I “maligni” o i beninformati, dipende dai punti di vista, danno comunque Petracca come sicuro assessore regionale, anche se non dovesse essere eletto. Ci sarebbe un accordo con De Luca in tal senso. “Assolutamente no, non ho fatto nessun accordo. Sono entrato nel Pd ad ottobre dell’anno scorso, quando in tutti i sondaggi il centro-sinistra era dato perdente. Sono entrato nel partito in un momento di grande difficoltà del partito stesso. Ho avuto un rapporto costante e lunghi colloqui con il segretario nazionale Nicola Zingaretti. Anche lui ha scommesso sulla mia persona. All’epoca, anzi, quando andai a Roma, al Nazareno, Zingaretti mi fece una battuta, poiché tanti parlamentari e senatori, visto il momento delicato, uscivano dal partito per passare in Italia Viva. In quel momento di difficoltà, sono entrato nel Pd, segno di una scelta politica netta, convinta, senza nessun opportunismo. Sono sereno, mi auguro di essere eletto e di dare un contributo importante. Speriamo che, dal 22 settembre, sia possibile raccontare una storia del Partito Democratico con maggiore serenità e maggiore coerenza”.

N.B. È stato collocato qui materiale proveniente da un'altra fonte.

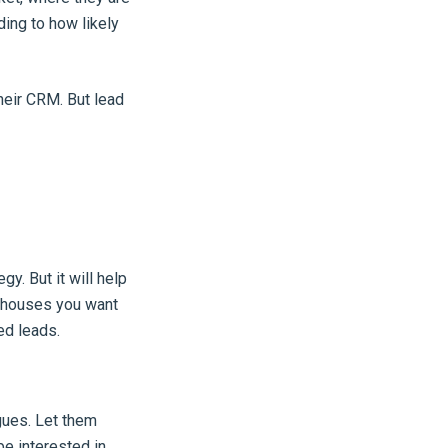
ding to how likely
their CRM. But lead
gy. But it will help
f houses you want
ed leads.
gues. Let them
e interested in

Programmi in secondo piano, ma fino ad un certo punto. Ovviamente. “Le polemiche inutili non hanno un gran senso. Dobbiamo discutere di temi. In questi anni si sono fatti passi importanti, in ambito sanitario, siamo usciti dal commissariamento dopo tantissimi anni. Nel campo dell’agricoltura, ma in tutti i settori sono stati fatti grandissimi passi in avanti. Ora c’è un tema – sottolinea Petracca -. Il governatore De Luca lo sa bene, è quello della sburocratizzazione, perché ogni cosa che abbiamo portato avanti, ha avuto un macigno della burocrazia, delle lugaggini della burocrazia regionale. Dobbiamo trovare forme giudiricamente corrette che portino allo snellimento della macchina regionale”.

Anche l’accusa di “salernocentrismo” Maurizio Petracca la rimanda al mittente. “E’ una grandissima fesseria. Su tutto parlano i numeri, De Luca non ha nessun interesse particolare. Siamo attori del nostro futuro, è cambiato il mondo ma qualcuno è rimasto indietro. Le programmazioni partono dai livelli locali e la capacità dei livelli locali deve essere quella di costruire i processi di sviluppo. Nessuno cala dall’alto le scelte, costruendo processi i risultati si ottengono. Dove c’è stata questa capacità, i risultati già si sono avuti”.

Siamo curiosi di conoscere il rapporto di Petracca con gli animalisti. “Ho un cane in casa che a me è molto caro. Sono un animalista convinto”.

In conferenza stampa, prende la parola, prima di Petracca, Luca Cipriano, consigliere comunale di Avellino. “La candidatura di Maurizio è la prosecuzione di un progetto che ci ha condotti fino a sfiorare un sogno. Ma non è detto che non sia possibile”. Enza Ambrosone, invece, afferma: “Il Pd è l’unico partito vero del centrosinistra e in Petracca c’è una grandissima aspettativa”. Per D’Angelis, sindaco di Cairiano, “la nostra è una realtà che si vuol fare progetto”.